As I took a seat on a hot metal bench recovering from the sun which had been reflecting from it, I was graced by a vision. It was Ryan. His entrance went almost unnoticed to everyone but me. In my mind, he entered like a bull shark. His hands swung from his sides like pectoral fins; his gait was a saunter; he wore dark shades. But as he emerged from the awning of the pool house and into the sun, I noticed that he was thinner than I had ever seen him, paler too. He had a few new tattoos, all of which I loved, and one of which apparently Brad Pitt had in “A Star is Born.”

He joined me on the metal bench and we struck up conversation like old friends we were. I did not feel the same feelings I had felt towards him in high school. Ryan had been the reason I almost quit the varsity swim team. After being placed on the JV team, my coach had promised me that I could join the varsity team later if I became fast enough. Week in and week out, I worked, and a few weeks before districts my coach let me onto the varsity team. That week I jumped into lane eight with pride.
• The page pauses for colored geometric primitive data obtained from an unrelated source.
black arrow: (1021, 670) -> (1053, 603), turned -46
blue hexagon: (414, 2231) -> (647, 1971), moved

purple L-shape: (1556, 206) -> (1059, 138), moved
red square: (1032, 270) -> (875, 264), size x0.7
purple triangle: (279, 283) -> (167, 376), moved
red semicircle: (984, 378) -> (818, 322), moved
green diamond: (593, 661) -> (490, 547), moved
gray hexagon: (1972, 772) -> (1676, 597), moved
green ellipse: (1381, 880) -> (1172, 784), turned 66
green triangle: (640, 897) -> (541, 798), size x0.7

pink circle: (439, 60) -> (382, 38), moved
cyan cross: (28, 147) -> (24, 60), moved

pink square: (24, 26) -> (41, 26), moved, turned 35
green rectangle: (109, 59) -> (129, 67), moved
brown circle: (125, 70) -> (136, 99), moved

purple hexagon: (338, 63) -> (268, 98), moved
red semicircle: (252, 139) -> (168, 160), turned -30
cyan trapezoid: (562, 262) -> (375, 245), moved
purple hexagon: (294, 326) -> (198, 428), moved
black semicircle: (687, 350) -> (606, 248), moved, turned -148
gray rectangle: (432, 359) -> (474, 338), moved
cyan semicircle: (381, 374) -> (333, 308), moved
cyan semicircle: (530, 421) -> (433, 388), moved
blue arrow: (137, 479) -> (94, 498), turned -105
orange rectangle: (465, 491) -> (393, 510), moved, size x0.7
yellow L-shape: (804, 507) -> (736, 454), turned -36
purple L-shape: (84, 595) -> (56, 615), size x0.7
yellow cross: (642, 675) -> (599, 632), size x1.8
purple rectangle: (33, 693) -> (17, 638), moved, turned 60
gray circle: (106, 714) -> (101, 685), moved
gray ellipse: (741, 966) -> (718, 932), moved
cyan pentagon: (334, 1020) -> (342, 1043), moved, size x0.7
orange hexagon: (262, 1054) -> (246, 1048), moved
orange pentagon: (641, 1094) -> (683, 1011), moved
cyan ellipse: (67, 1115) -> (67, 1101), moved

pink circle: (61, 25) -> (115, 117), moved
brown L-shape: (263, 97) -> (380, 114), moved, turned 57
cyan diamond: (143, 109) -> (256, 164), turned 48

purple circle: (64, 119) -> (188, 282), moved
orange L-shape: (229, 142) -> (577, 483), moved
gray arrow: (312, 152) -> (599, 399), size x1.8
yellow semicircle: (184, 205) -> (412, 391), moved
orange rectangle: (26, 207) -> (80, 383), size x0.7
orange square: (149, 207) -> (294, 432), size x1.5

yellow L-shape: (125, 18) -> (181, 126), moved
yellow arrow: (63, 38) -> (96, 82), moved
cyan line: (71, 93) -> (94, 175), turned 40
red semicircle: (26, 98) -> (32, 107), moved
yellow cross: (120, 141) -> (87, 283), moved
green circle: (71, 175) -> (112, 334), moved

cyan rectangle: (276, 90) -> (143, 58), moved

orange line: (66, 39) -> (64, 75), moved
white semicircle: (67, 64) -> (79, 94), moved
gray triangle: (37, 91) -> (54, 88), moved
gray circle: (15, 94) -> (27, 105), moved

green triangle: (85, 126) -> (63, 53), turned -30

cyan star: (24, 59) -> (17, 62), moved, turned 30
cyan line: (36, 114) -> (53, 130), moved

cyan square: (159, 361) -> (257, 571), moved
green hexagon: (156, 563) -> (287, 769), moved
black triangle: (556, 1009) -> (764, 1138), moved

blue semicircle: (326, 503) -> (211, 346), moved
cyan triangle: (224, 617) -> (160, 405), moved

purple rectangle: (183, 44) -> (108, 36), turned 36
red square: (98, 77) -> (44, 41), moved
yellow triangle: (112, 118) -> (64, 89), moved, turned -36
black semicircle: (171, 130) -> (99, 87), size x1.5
But by the end of that week, I was certain that I would quit. My teammates had been making constant jokes about me. Most of the jokes were about cows, with a few about fast-food chains and Appu from the Simpsons peppered in for variety. Even though I did my best to not react (advice that was reiterated by the assistant coach) Ryan continued leading a charge of jokes. I didn’t quit. That’s another story.

But this time around things were different. I was different, and unintimidated. Silently confident in my queerness, certain in the beauty of my brownness, I was unfazed by his presence. And all of a sudden we got along well. He must have thought that we always got along well, but this time, I thought it.

As the game commenced, my old coach found me a Speedo and I was goaded into the game. In the middle of quarter two, Mo, an junior from Egypt, took a break, and all the players in the pool were white passing. “Oh boy! We gotta get Frankie in now that Mo’s out,” Ryan hollered. He didn’t hesitate to clarify why: “We’ve gotta keep the diversity ratio in the pool up”. The instance was performative, racist, rude, reminiscent of my high school days.

And all I could do was laugh, not because I thought it was funny, but because it seemed impossible that he could bother me.